_Records from a data source_:
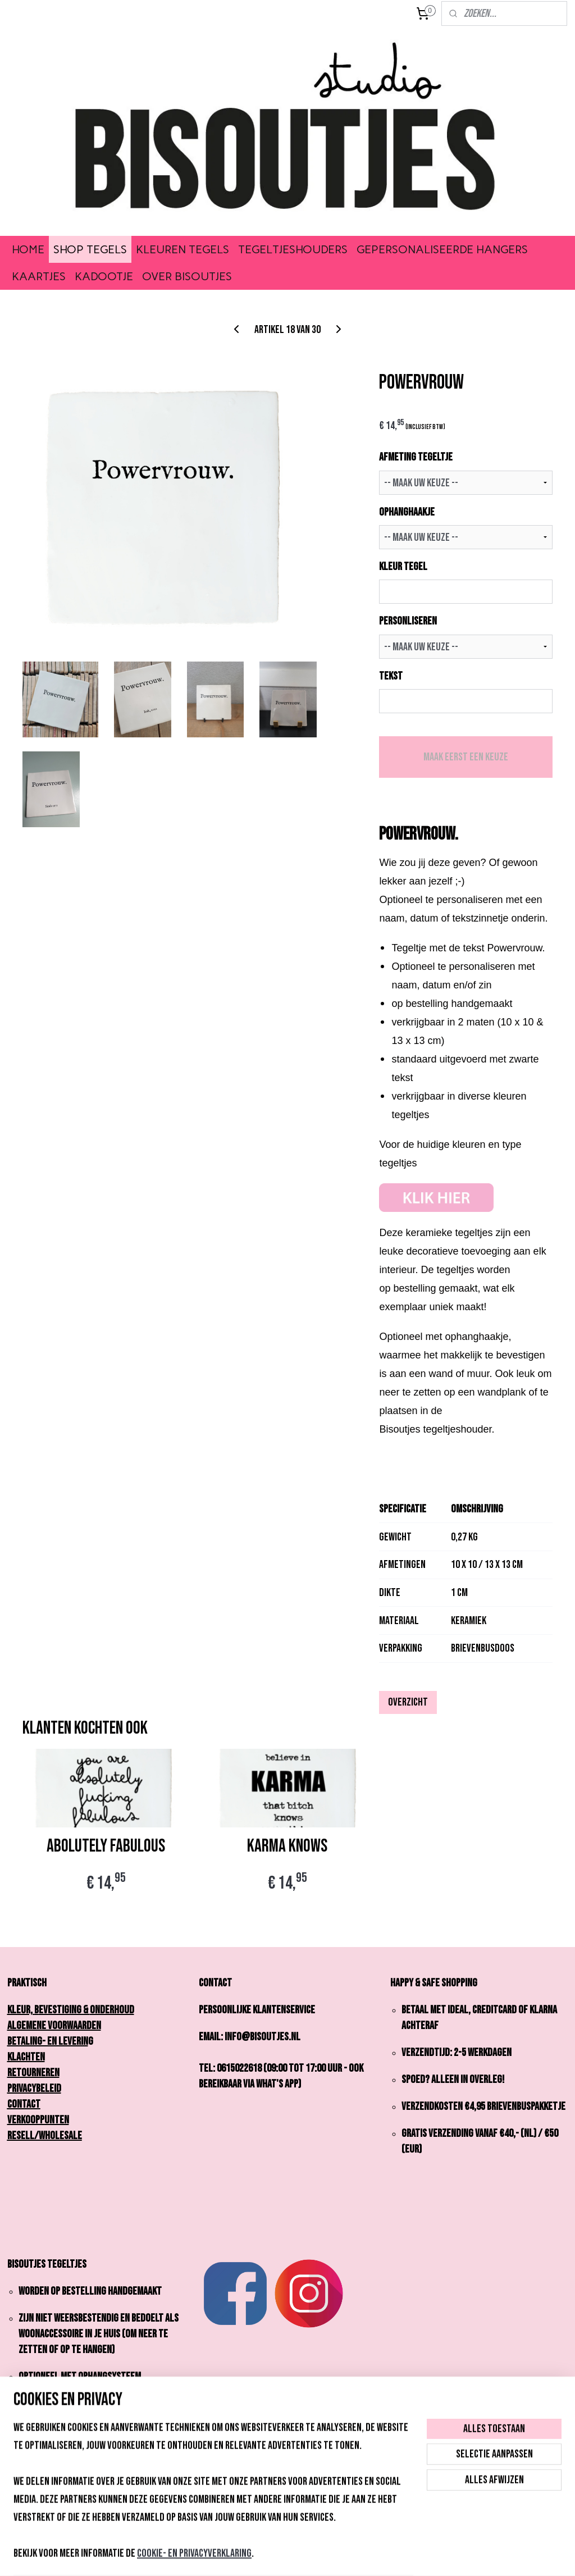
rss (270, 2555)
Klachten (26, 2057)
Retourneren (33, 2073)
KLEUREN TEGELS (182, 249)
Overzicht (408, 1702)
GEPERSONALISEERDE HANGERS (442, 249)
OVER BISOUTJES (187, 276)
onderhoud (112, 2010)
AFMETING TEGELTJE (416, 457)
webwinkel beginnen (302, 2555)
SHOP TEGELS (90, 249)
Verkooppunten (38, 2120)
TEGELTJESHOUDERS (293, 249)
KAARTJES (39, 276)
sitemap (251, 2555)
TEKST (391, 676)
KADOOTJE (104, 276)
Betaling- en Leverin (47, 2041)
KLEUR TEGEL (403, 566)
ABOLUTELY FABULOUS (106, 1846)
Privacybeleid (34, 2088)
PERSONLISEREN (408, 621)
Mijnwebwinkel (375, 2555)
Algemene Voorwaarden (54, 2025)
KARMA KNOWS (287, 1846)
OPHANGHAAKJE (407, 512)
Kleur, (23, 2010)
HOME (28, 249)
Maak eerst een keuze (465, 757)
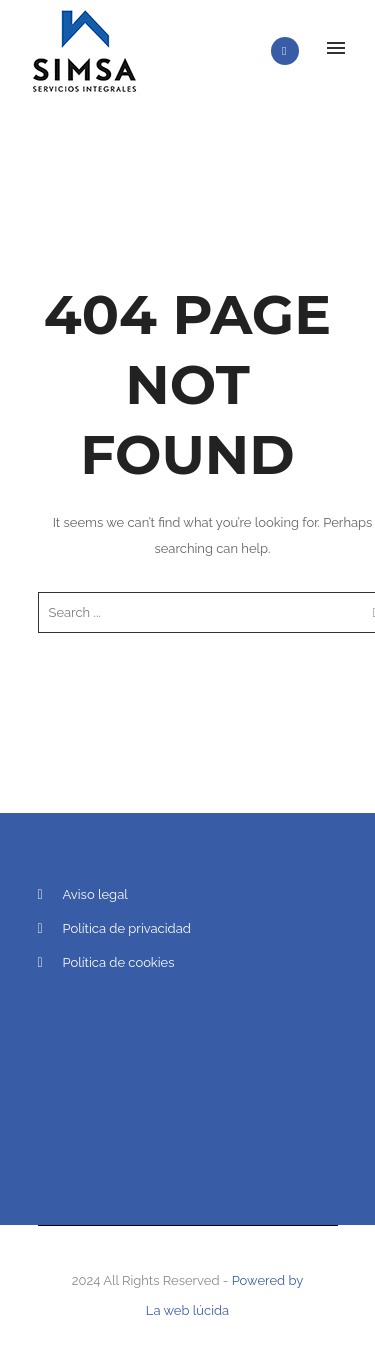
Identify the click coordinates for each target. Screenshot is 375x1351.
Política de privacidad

_WORK TASK_: Could you transcribe every entry exactly, leaving out the pictures?

_RESULT OF THE EXERCISE_:
rss (270, 2555)
Klachten (26, 2057)
Retourneren (33, 2073)
KLEUREN TEGELS (182, 249)
Overzicht (408, 1702)
GEPERSONALISEERDE HANGERS (442, 249)
OVER BISOUTJES (187, 276)
onderhoud (112, 2010)
AFMETING TEGELTJE (416, 457)
webwinkel beginnen (302, 2555)
SHOP TEGELS (90, 249)
Verkooppunten (38, 2120)
TEGELTJESHOUDERS (293, 249)
KAARTJES (39, 276)
sitemap (251, 2555)
TEKST (391, 676)
KADOOTJE (104, 276)
Betaling- en Leverin (47, 2041)
KLEUR TEGEL (403, 566)
ABOLUTELY FABULOUS (106, 1846)
Privacybeleid (34, 2088)
PERSONLISEREN (408, 621)
Mijnwebwinkel (375, 2555)
Algemene Voorwaarden (54, 2025)
KARMA KNOWS (287, 1846)
OPHANGHAAKJE (407, 512)
Kleur, (23, 2010)
HOME (28, 249)
Maak eerst een keuze (465, 757)
Identify the click coordinates for each target. Screenshot is 375x1351.
Política de privacidad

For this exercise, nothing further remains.